La commission des monuments historiques, Monsieur le Ministre, vient de vous adresser ses réclamations et ses vœux.
L'importance de nos monuments, leur situation, leurs besoins, vous sont connus. Vous n'ignorez pas combien sont insuffisantes les ressources qui doivent subvenir à leur conservation; combien il serait indispensable qu'elles fussent augmentées en ce moment. Une administration éclairée, une Chambre jalouse de toutes nos gloires nationales, ne pourraient voir avec indifférence la ruine de tant d'édifices que l'étranger nous envie, et c'est avec confiance, Monsieur le Ministre, que la commission s'en rapporte à votre amour des arts, pour provoquer des mesures qui mettent enfin en harmonie avec les besoins de nos monuments les secours qui leur seront destinés.
Je suis avec respect, Monsieur le Ministre, Votre très-humble et très-obéissant serviteur,
L'Inspecteur général des monuments historiques, P. MÉRIMÉE.

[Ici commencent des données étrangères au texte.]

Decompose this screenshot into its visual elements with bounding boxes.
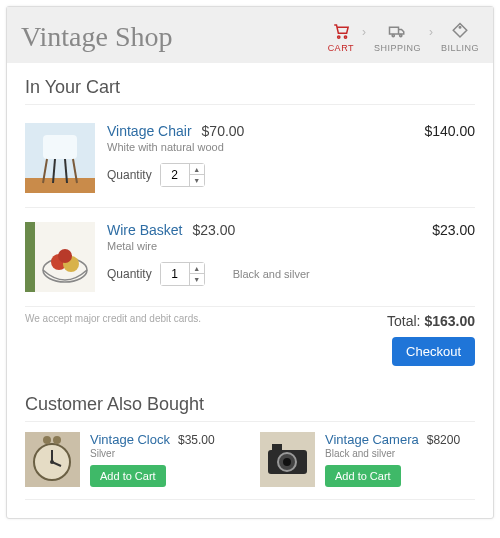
svg-rect-30 xyxy=(272,444,282,450)
svg-rect-2 xyxy=(390,27,399,34)
checkout-window: Vintage Shop CART › SHIPPING › BILLING I… xyxy=(6,6,494,519)
svg-rect-14 xyxy=(25,222,35,292)
svg-point-5 xyxy=(459,26,461,28)
also-item-description: Silver xyxy=(90,448,215,459)
also-item-price: $8200 xyxy=(427,433,460,447)
step-shipping[interactable]: SHIPPING xyxy=(374,22,421,53)
qty-up-button[interactable]: ▲ xyxy=(190,164,204,175)
product-thumbnail xyxy=(260,432,315,487)
step-label: CART xyxy=(328,43,354,53)
also-item-description: Black and silver xyxy=(325,448,460,459)
qty-down-button[interactable]: ▼ xyxy=(190,175,204,186)
step-billing[interactable]: BILLING xyxy=(441,22,479,53)
also-bought-title: Customer Also Bought xyxy=(25,394,475,422)
item-description: Metal wire xyxy=(107,240,405,252)
product-thumbnail xyxy=(25,432,80,487)
content: In Your Cart Vintage Chair $70.00 White … xyxy=(7,63,493,518)
qty-up-button[interactable]: ▲ xyxy=(190,263,204,274)
item-line-total: $23.00 xyxy=(405,222,475,292)
svg-point-0 xyxy=(337,35,339,37)
step-cart[interactable]: CART xyxy=(328,22,354,53)
svg-point-25 xyxy=(53,436,61,444)
total-value: $163.00 xyxy=(424,313,475,329)
add-to-cart-button[interactable]: Add to Cart xyxy=(90,465,166,487)
qty-down-button[interactable]: ▼ xyxy=(190,274,204,285)
item-description: White with natural wood xyxy=(107,141,405,153)
cart-item: Wire Basket $23.00 Metal wire Quantity ▲… xyxy=(25,214,475,307)
svg-rect-7 xyxy=(25,178,95,193)
step-label: BILLING xyxy=(441,43,479,53)
svg-point-24 xyxy=(43,436,51,444)
quantity-label: Quantity xyxy=(107,267,152,281)
also-item-title-link[interactable]: Vintage Clock xyxy=(90,432,170,447)
svg-point-29 xyxy=(283,458,291,466)
cart-icon xyxy=(331,22,351,40)
item-title-link[interactable]: Wire Basket xyxy=(107,222,182,238)
step-label: SHIPPING xyxy=(374,43,421,53)
chevron-right-icon: › xyxy=(429,25,433,39)
item-unit-price: $70.00 xyxy=(202,123,245,139)
item-title-link[interactable]: Vintage Chair xyxy=(107,123,192,139)
also-item: Vintage Clock $35.00 Silver Add to Cart xyxy=(25,432,240,487)
svg-rect-8 xyxy=(43,135,77,159)
item-line-total: $140.00 xyxy=(405,123,475,193)
svg-point-3 xyxy=(393,34,395,36)
quantity-input[interactable] xyxy=(161,164,189,186)
checkout-steps: CART › SHIPPING › BILLING xyxy=(328,22,479,53)
quantity-label: Quantity xyxy=(107,168,152,182)
add-to-cart-button[interactable]: Add to Cart xyxy=(325,465,401,487)
quantity-input[interactable] xyxy=(161,263,189,285)
quantity-stepper[interactable]: ▲ ▼ xyxy=(160,163,205,187)
total-label: Total: xyxy=(387,313,420,329)
svg-point-18 xyxy=(58,249,72,263)
cart-title: In Your Cart xyxy=(25,77,475,105)
also-item: Vintage Camera $8200 Black and silver Ad… xyxy=(260,432,475,487)
chevron-right-icon: › xyxy=(362,25,366,39)
item-unit-price: $23.00 xyxy=(192,222,235,238)
quantity-stepper[interactable]: ▲ ▼ xyxy=(160,262,205,286)
product-thumbnail xyxy=(25,123,95,193)
svg-point-1 xyxy=(344,35,346,37)
truck-icon xyxy=(387,22,407,40)
header: Vintage Shop CART › SHIPPING › BILLING xyxy=(7,7,493,63)
shop-logo: Vintage Shop xyxy=(21,21,173,53)
item-variant: Black and silver xyxy=(233,268,310,280)
checkout-button[interactable]: Checkout xyxy=(392,337,475,366)
product-thumbnail xyxy=(25,222,95,292)
svg-point-4 xyxy=(400,34,402,36)
payment-accept-note: We accept major credit and debit cards. xyxy=(25,313,201,324)
also-item-title-link[interactable]: Vintage Camera xyxy=(325,432,419,447)
tag-icon xyxy=(450,22,470,40)
also-item-price: $35.00 xyxy=(178,433,215,447)
cart-item: Vintage Chair $70.00 White with natural … xyxy=(25,115,475,208)
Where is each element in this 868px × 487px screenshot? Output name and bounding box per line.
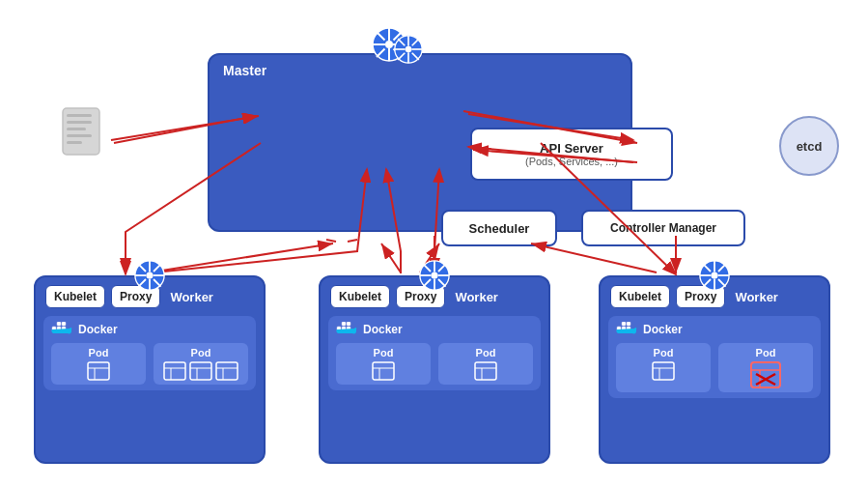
- worker2-docker-label: Docker: [336, 322, 533, 337]
- worker1-docker-label: Docker: [51, 322, 248, 337]
- worker3-label: Worker: [735, 290, 778, 304]
- worker2-pods-row: Pod Pod: [336, 343, 533, 385]
- svg-rect-47: [190, 362, 211, 380]
- svg-rect-89: [653, 362, 674, 380]
- svg-line-110: [326, 240, 336, 242]
- document-icon: [58, 106, 111, 180]
- svg-line-103: [150, 244, 333, 272]
- svg-point-54: [431, 272, 437, 278]
- worker1-kubelet: Kubelet: [45, 285, 105, 308]
- worker-node-2: Kubelet Proxy Worker Docker Pod Pod: [319, 275, 550, 464]
- svg-rect-5: [67, 141, 82, 144]
- master-label: Master: [223, 63, 266, 78]
- scheduler-box: Scheduler: [441, 210, 557, 246]
- k8s-logo-master2: [394, 35, 423, 68]
- worker2-docker-area: Docker Pod Pod: [328, 316, 541, 390]
- worker2-label: Worker: [455, 290, 498, 304]
- worker-node-3: Kubelet Proxy Worker Docker Pod Pod: [599, 275, 830, 464]
- k8s-logo-w1: [134, 260, 165, 295]
- svg-point-17: [406, 46, 412, 53]
- svg-rect-1: [67, 114, 92, 117]
- svg-rect-67: [347, 322, 350, 326]
- worker1-pod2: Pod: [154, 343, 248, 385]
- controller-manager-box: Controller Manager: [581, 210, 745, 246]
- svg-rect-71: [475, 362, 496, 380]
- svg-line-108: [531, 244, 657, 272]
- svg-rect-41: [88, 362, 109, 380]
- api-server-box: API Server (Pods, Services, ...): [470, 128, 673, 181]
- worker2-pod2: Pod: [438, 343, 533, 385]
- svg-rect-2: [67, 121, 92, 124]
- svg-line-111: [348, 240, 357, 242]
- svg-point-75: [711, 272, 717, 278]
- worker3-pods-row: Pod Pod: [616, 343, 813, 392]
- master-node: Master API Server (Pods, Services, ...) …: [208, 53, 632, 232]
- worker3-pod1: Pod: [616, 343, 711, 392]
- worker3-pod2: Pod: [718, 343, 813, 392]
- worker2-kubelet: Kubelet: [330, 285, 390, 308]
- worker3-docker-label: Docker: [616, 322, 813, 337]
- svg-point-7: [385, 41, 393, 48]
- svg-rect-44: [164, 362, 185, 380]
- svg-rect-68: [373, 362, 394, 380]
- k8s-logo-w2: [419, 260, 450, 295]
- api-server-title: API Server: [540, 141, 603, 156]
- worker2-pod1: Pod: [336, 343, 431, 385]
- svg-rect-50: [216, 362, 238, 380]
- worker-node-1: Kubelet Proxy Worker Docker Pod Pod: [34, 275, 266, 464]
- svg-rect-87: [622, 322, 626, 326]
- api-server-subtitle: (Pods, Services, ...): [525, 156, 618, 167]
- diagram-container: Master API Server (Pods, Services, ...) …: [0, 0, 868, 487]
- k8s-logo-w3: [699, 260, 730, 295]
- worker3-kubelet: Kubelet: [610, 285, 670, 308]
- worker3-docker-area: Docker Pod Pod: [608, 316, 821, 398]
- svg-rect-4: [67, 134, 92, 137]
- worker1-label: Worker: [170, 290, 213, 304]
- svg-rect-88: [627, 322, 630, 326]
- worker1-pods-row: Pod Pod: [51, 343, 248, 385]
- svg-rect-40: [62, 322, 66, 326]
- etcd-box: etcd: [779, 116, 839, 176]
- svg-point-27: [146, 272, 153, 278]
- svg-line-105: [381, 244, 401, 272]
- svg-rect-39: [57, 322, 61, 326]
- worker1-docker-area: Docker Pod Pod: [43, 316, 256, 390]
- svg-rect-3: [67, 128, 86, 130]
- worker1-pod1: Pod: [51, 343, 146, 385]
- svg-rect-66: [342, 322, 346, 326]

La commission des monuments historiques, dans sa séance du 20 mai 1840, a entendu la lecture du présent rapport, et a décidé qu'il serait présenté en son nom à M. le Ministre.
L. VITET, Vice-Président de la Commission ; GRILLE DE BEUZELIN, Secrétaire.
La commission des monuments historiques est présidée par le ministre de 1 intérieur; elle se compose de MM. VITET, vice-président; P. MÉRIMÉE , inspecteur général ; CARISTIE, CAVÉ, DENIS, DUBAN , DE GOLBÉRV, Cil. LENORMANT, A. LEPREVOST, Comte DE MONTESQUIOU, Comte DE SADE, Baron TAYLOR , GRILLE DE BEUZELIN , secrétaire.